Take Parkinson’s disease for example:
  • Patient with Parkinson’s disease usually present with rigidity, bradykinesia and progressive limbs tremor. We discriminate Parkinson’s disease from Parkinsonism according to clinical presentation, respond to L-dopa, MRI and Tc-99m TRODAT-SPECT.
  •  We had formed a multidisciplinary team including neurosurgeon and neurologist, provide Deep Brain Stimulation (DBS) surgery for suitable patients with Parkinson’s disease. We use frameless stereotactic guided neurosurgery which not only reduce the discomfort of patients substantially, but also increased the surgical precision. Therefore, the efficacy to improve patients’ quality of life significantly increased
Our Faculties
Physicians:
    Chou Chi-Hsiang, Chief Physician of the Neuromuscular disorders (and movement disorders) division
    Guo Yi-Jen, Chief Physician of the Movement Disorders
    Chang Ming-Hong, the former Head of Neurological Institute
    Chou Cheng-Ta, Attending physician
    Fang Ting-Chun, Attending physician
    Chao Yi-Ting, Attending physician
Case Manager:
    Chen Pin-Jing
Technician:
    Tsai Chi-Wei
Services and features
(1) Nerve conduction study and Electromyography
A. Clinical Significance:
    Nerve conduction study records the conditions of motor and sensory components of peripheral nerves. Electromyography records the muscle electric activities.
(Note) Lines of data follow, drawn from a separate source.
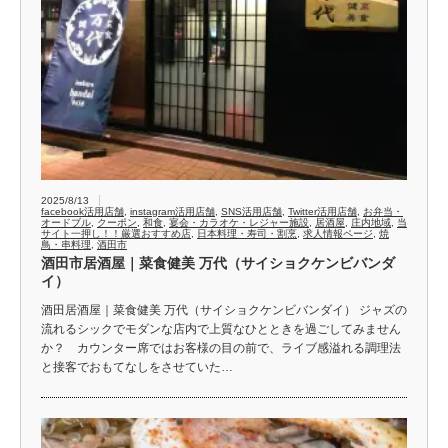
2025/8/13
facebook活用店舗
,
instagram活用店舗
,
SNS活用店舗
,
Twitter活用店舗
,
お弁当・
オードブル
,
クーポン
,
和食
,
宴会・カラオケ・レジャー施設
,
居酒屋
,
庄内地域
,
当
サイト一押し！！厳選おすすめ店
,
日本料理・寿司・割烹
,
求人情報ページ
,
焼
鳥・串料理
,
酒田市
酒田市居酒屋｜菜食健美 万代（サイショクケンビバンダ
イ）
酒田居酒屋｜菜食健美 万代（サイショクケンビバンダイ） ジャズの
流れるシックでモダンな店内で上質なひとときを過ごしてみません
か？ カウンター席ではお客様の目の前で、ライブ感溢れる調理法
と接客でおもてなしをさせていた…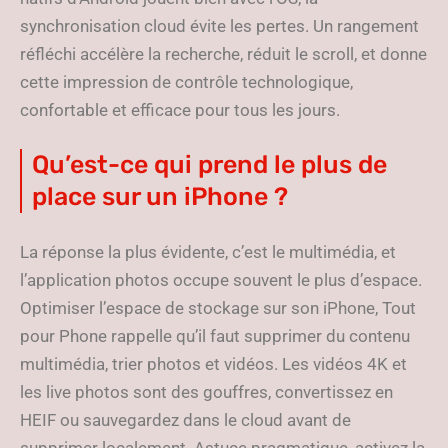
synchronisation cloud évite les pertes. Un rangement
réfléchi accélère la recherche, réduit le scroll, et donne
cette impression de contrôle technologique,
confortable et efficace pour tous les jours.
Qu’est-ce qui prend le plus de
place sur un iPhone ?
La réponse la plus évidente, c’est le multimédia, et
l’application photos occupe souvent le plus d’espace.
Optimiser l’espace de stockage sur son iPhone, Tout
pour Phone rappelle qu’il faut supprimer du contenu
multimédia, trier photos et vidéos. Les vidéos 4K et
les live photos sont des gouffres, convertissez en
HEIF ou sauvegardez dans le cloud avant de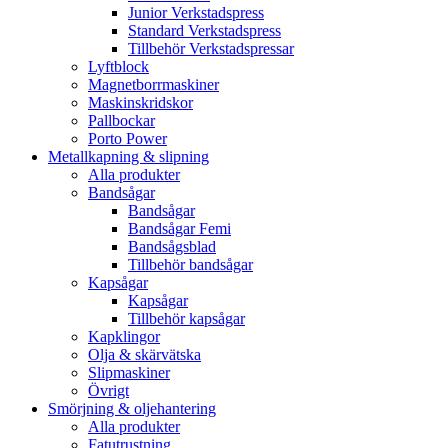
Junior Verkstadspress
Standard Verkstadspress
Tillbehör Verkstadspressar
Lyftblock
Magnetborrmaskiner
Maskinskridskor
Pallbockar
Porto Power
Metallkapning & slipning
Alla produkter
Bandsågar
Bandsågar
Bandsågar Femi
Bandsågsblad
Tillbehör bandsågar
Kapsågar
Kapsågar
Tillbehör kapsågar
Kapklingor
Olja & skärvätska
Slipmaskiner
Övrigt
Smörjning & oljehantering
Alla produkter
Fatutrustning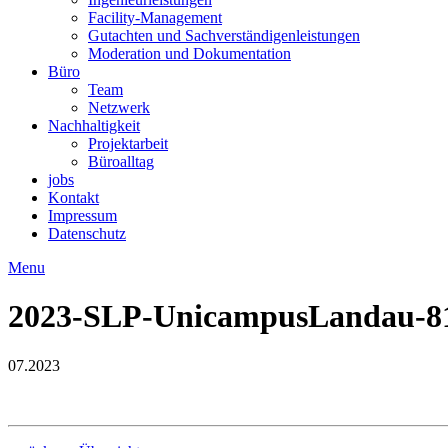
Facility-Management
Gutachten und Sachverständigenleistungen
Moderation und Dokumentation
Büro
Team
Netzwerk
Nachhaltigkeit
Projektarbeit
Büroalltag
jobs
Kontakt
Impressum
Datenschutz
Menu
2023-SLP-UnicampusLandau-8
07.2023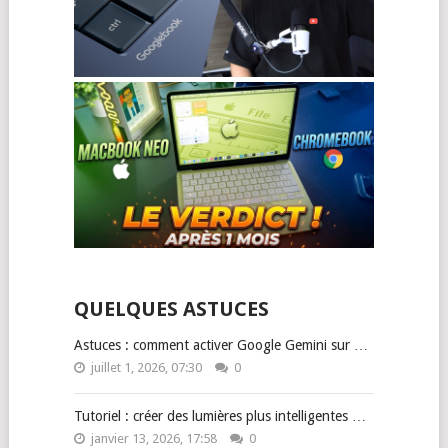
QUELQUES ASTUCES
Astuces : comment activer Google Gemini sur …
juillet 1, 2026, 07:30
0
Tutoriel : créer des lumières plus intelligentes …
janvier 13, 2026, 17:58
0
Both have important value for peripheral nerve function evaluation. In clinical practice, the electrode plates are placed on the skin and electrode needle are inserted in the muscle to measure and record. It can be uncomfortable at times, but don't worry, it's harmless and even young children can be tested. During clod weather, patients should arrive at the examination room 15 to 20 minutes earlier to warm their hands and feet. This examination rarely takes more than 30 to 40 minutes.

B. Clinical Applications:
1. Detect peripheral neuropathy.
2. To study lesions at the neuromuscular junction or in the muscle itself.
3. Survey neurological and muscular dysfunction caused by metabolic diseases.
4. Detect the possibility of malingering'
5. Differentiate the lesion origin is central or peripheral nervous system.
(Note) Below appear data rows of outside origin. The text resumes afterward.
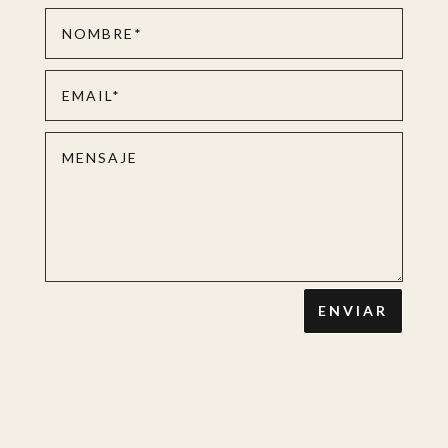
ENVIAR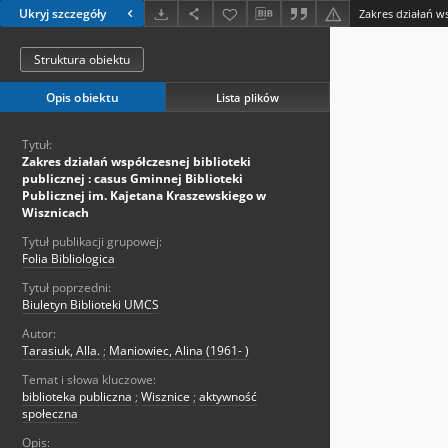
Ukryj szczegóły
Struktura obiektu
Opis obiektu
Lista plików
Tytuł:
Zakres działań współczesnej biblioteki
publicznej : casus Gminnej Biblioteki
Publicznej im. Kajetana Kraszewskiego w
Wisznicach
Tytuł publikacji grupowej:
Folia Bibliologica
Tytuł poprzedni:
Biuletyn Biblioteki UMCS
Autor:
Tarasiuk, Alla.
;
Maniowiec, Alina (1961- )
Temat i słowa kluczowe:
biblioteka publiczna
;
Wisznice
;
aktywność
społeczna
Opis: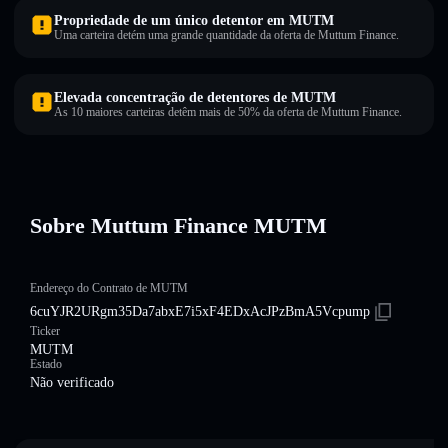
Propriedade de um único detentor em MUTM
Uma carteira detém uma grande quantidade da oferta de Muttum Finance.
Elevada concentração de detentores de MUTM
As 10 maiores carteiras detêm mais de 50% da oferta de Muttum Finance.
Sobre Muttum Finance MUTM
Endereço do Contrato de MUTM
6cuYJR2URgm35Da7abxE7i5xF4EDxAcJPzBmA5Vcpump
Ticker
MUTM
Estado
Não verificado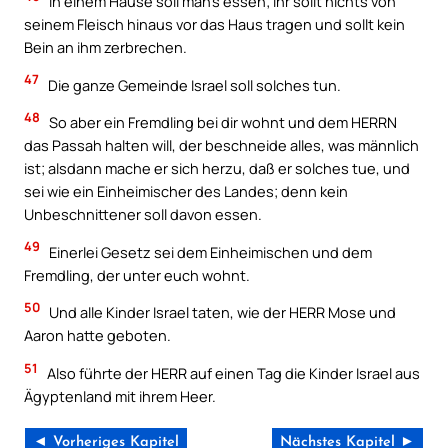
In einem Hause soll man’s essen; ihr sollt nichts von
seinem Fleisch hinaus vor das Haus tragen und sollt kein
Bein an ihm zerbrechen.
47
Die ganze Gemeinde Israel soll solches tun.
48
So aber ein Fremdling bei dir wohnt und dem HERRN
das Passah halten will, der beschneide alles, was männlich
ist; alsdann mache er sich herzu, daß er solches tue, und
sei wie ein Einheimischer des Landes; denn kein
Unbeschnittener soll davon essen.
49
Einerlei Gesetz sei dem Einheimischen und dem
Fremdling, der unter euch wohnt.
50
Und alle Kinder Israel taten, wie der HERR Mose und
Aaron hatte geboten.
51
Also führte der HERR auf einen Tag die Kinder Israel aus
Ägyptenland mit ihrem Heer.
◄ Vorheriges Kapitel
Nächstes Kapitel ►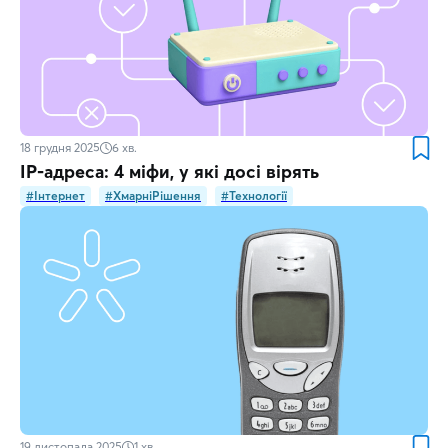
18 грудня 2025
6
хв.
IP-адреса: 4 міфи, у які досі вірять
#Інтернет
#ХмарніРішення
#Технології
19 листопада 2025
1
хв.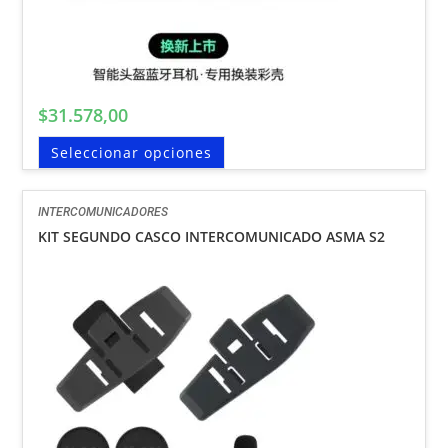
$
31.578,00
Seleccionar opciones
INTERCOMUNICADORES
KIT SEGUNDO CASCO INTERCOMUNICADO ASMA S2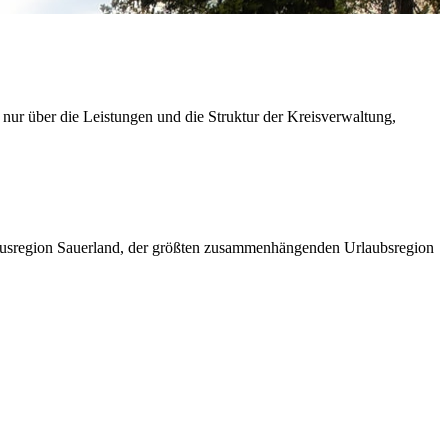
 nur über die Leistungen und die Struktur der Kreisverwaltung,
ismusregion Sauerland, der größten zusammenhängenden Urlaubsregion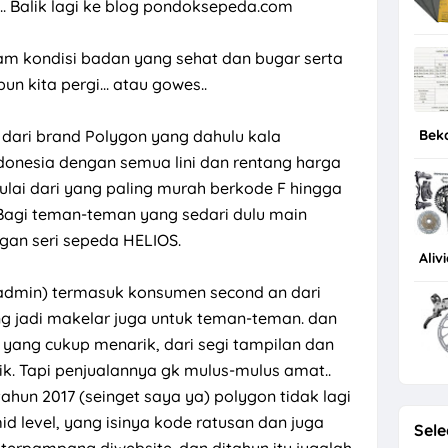
 Balik lagi ke blog pondoksepeda.com
 kondisi badan yang sehat dan bugar serta
n kita pergi... atau gowes..
Bek
e dari brand Polygon yang dahulu kala
donesia dengan semua lini dan rentang harga
ai dari yang paling murah berkode F hingga
 Bagi teman-teman yang sedari dulu main
ngan seri sepeda HELIOS.
Aliv
(admin) termasuk konsumen second an dari
ang jadi makelar juga untuk teman-teman. dan
a yang cukup menarik, dari segi tampilan dan
ik. Tapi penjualannya gk mulus-mulus amat..
itahun 2017 (seinget saya ya) polygon tidak lagi
id level, yang isinya kode ratusan dan juga
Sele
terpampang diwebsite. dan ditahun itu jugalah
C. Preparation before inspection:
Please wear loose-fitting clothing and do not apply ointments or lotions on your hands or feet.

(2) Evoked potential
A. Clinical Significance:
Evoked potential examination can be divided into several types of sensory stimuli (mainly including: visual, auditory, and somatosensory) are used to evaluate your nervous system conduction pathways to find lesion locations.

B. Clinical Applications:
Visual evoked potential (VEP) is to detect the response of the visual conduction pathway through the change of the image on the computer screen.
Auditory evoked potential (AEP) is to stimulate the auditory pathway with sound signals, and record the responses of the auditory nerve, brainstem, and other related parts.
Somatosensory evoked potential (SSEP) is the use of low-intensity electric current to stimulate the sensory nerves of the hands or feet, to detect whether there is any abnormality in the somatosensory conduction pathway.

C. Preparation before inspection
Patients’ hair must be washed before the examination, do not use hairspray.
For patients receiving visual evoked potentials, if they have eyeglasses, please wear eyeglasses during the examination.